LOS ANGELES (Reuters) – Amy Adams, Glenn Close and “Crazy Rich Asians” star Michelle Yeoh walked the Golden Globes red carpet on Sunday ahead of the annual Hollywood awards show, where pop singer Lady Gaga looks set to make a splash with her first movie role in “A Star is Born.”
76th Golden Globe Awards – Arrivals – Beverly Hills, California, U.S., January 6, 2019 – Sandra Oh and Andy Samberg. REUTERS/Mike Blake
Veteran comedian Carol Burnett, “Boy Erased” nominee Lucas Hedges, and “Jane the Virgin” actress Gina Rodriguez were also among early arrivals for the ceremony in Beverly Hills that kicks off the annual countdown to the Oscars in February.
Gaga, fresh off an acclaimed series of new concerts in Las Vegas, is the front-runner for a best drama actress Golden Globe.
She also looks certain to take home the award for best original song, for her hit single “Shallow,” while “A Star is Born” is a strong contender for the top prize of best drama film, awards watchers say.
The third remake of “A Star is Born” goes into Sunday’s ceremony with five nominations, including two for Bradley Cooper as actor and director.
But there is stiff competition from box-office hits “Black Panther,” and “Bohemian Rhapsody,” which stars Rami Malek in an acclaimed performance as late Queen frontman Freddie Mercury. Despite being musicals, both “Bohemian Rhapsody” and “A Star is Born” are competing in the more prestigious drama race.
Political comedy “Vice” got the most Golden Globe nominations – six – but the film’s scathing portrait of former U.S. Vice President Dick Cheney has proved divisive among both audiences and film critics.
“‘Vice’ director Adam McKay really take chances with that movie. Sometimes he goes too far, and some people love it and some people are having a hard time with that,” said Tim Gray, awards editor at Hollywood publication Variety.
Christian Bale’s performance as Cheney is favored to beat Lin-Manuel Miranda (“Mary Poppins Returns”) and Viggo Mortensen (“Green Book”) as best comedy actor on Sunday.

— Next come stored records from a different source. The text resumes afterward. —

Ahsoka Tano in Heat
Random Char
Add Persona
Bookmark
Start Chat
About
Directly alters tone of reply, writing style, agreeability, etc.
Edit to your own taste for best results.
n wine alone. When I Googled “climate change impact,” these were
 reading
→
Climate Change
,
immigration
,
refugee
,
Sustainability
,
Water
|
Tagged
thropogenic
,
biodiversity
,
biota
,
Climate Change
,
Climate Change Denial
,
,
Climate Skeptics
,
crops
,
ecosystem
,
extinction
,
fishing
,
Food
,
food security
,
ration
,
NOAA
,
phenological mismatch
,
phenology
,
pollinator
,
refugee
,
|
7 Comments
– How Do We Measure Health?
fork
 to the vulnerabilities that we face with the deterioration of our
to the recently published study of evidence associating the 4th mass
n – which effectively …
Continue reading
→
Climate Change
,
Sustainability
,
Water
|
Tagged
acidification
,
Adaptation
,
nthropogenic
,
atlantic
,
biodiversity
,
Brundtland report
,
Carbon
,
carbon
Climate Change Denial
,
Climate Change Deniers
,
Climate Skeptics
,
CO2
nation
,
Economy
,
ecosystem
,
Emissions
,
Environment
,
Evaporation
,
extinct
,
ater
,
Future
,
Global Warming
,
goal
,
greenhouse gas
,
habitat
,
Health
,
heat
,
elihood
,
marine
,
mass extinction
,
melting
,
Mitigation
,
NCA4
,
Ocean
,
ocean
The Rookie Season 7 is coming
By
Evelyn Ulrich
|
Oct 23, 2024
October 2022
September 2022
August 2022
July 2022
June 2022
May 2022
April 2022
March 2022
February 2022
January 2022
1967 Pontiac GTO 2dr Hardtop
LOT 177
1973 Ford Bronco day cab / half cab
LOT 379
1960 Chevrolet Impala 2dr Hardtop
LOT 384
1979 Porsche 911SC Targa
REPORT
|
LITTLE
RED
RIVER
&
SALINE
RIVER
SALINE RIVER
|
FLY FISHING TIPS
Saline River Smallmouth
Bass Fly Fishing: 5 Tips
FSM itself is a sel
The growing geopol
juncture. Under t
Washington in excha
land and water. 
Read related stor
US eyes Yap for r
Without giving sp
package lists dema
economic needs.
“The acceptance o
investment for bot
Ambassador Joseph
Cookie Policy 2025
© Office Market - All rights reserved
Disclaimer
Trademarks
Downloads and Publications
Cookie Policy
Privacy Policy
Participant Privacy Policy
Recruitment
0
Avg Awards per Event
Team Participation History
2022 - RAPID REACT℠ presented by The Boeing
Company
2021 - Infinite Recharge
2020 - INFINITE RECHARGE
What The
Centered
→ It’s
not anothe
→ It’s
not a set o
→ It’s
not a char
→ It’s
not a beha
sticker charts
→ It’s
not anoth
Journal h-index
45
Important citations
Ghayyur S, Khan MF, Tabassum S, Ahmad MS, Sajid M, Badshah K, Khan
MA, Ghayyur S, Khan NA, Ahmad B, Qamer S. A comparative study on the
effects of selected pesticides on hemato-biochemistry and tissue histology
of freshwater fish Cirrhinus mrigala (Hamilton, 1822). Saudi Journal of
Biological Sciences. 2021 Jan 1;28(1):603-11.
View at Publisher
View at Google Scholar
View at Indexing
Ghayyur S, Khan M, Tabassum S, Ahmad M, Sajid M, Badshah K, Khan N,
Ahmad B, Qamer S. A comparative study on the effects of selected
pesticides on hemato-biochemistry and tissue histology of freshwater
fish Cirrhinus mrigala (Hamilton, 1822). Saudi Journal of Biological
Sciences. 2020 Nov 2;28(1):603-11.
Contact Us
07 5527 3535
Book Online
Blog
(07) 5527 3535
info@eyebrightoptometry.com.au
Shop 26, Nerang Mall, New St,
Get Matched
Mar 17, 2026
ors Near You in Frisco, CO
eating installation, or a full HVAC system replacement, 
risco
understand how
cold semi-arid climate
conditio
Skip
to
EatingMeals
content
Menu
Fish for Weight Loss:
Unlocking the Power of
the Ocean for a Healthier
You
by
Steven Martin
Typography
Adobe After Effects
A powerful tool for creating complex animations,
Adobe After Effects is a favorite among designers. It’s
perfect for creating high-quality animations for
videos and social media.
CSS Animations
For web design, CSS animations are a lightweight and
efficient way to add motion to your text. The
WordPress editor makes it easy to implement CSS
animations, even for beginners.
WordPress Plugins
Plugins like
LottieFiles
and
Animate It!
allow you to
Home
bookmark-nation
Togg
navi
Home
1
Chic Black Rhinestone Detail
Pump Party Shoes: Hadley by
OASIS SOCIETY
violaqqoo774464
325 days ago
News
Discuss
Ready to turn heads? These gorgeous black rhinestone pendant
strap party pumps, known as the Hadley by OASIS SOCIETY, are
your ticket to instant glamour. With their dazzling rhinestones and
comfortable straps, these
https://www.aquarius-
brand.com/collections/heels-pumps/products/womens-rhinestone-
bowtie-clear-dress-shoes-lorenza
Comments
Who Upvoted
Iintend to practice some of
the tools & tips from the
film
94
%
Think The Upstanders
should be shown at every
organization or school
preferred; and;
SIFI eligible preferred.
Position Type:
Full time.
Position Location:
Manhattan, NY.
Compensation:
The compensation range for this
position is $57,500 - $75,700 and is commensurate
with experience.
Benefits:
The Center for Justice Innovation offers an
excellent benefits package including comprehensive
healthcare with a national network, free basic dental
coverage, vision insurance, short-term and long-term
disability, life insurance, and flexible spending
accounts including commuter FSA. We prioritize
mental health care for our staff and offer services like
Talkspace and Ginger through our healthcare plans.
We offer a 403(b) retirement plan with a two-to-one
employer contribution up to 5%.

A strong line-up of comedies and musicals, including “Crazy Rich Asians” and bawdy historical movie “The Favourite” starring British front-runner Olivia Colman, are likely to set the tone for a light-hearted ceremony. Comedian Andy Samberg and “Killing Eve” actress Sandra Oh, who is also nominated, will host for the first time.
Unlike some previous years, a hefty dose of popular films were nominated for Golden Globes rather than art house fare.
The Globes also give out awards for television, where movie stars like Julia Roberts (“Homecoming”), Michael Douglas (“The Kominsky Method”), and Hugh Grant (“A Very English Scandal”) are nominated alongside favorites like Candice Bergen for “Murphy Brown” and Debra Messing for “Will & Grace.”
The television races are harder to predict. Four of the five best comedy series nominees are first time contenders, and all five drama series in the race have never been Golden Globe nominated before.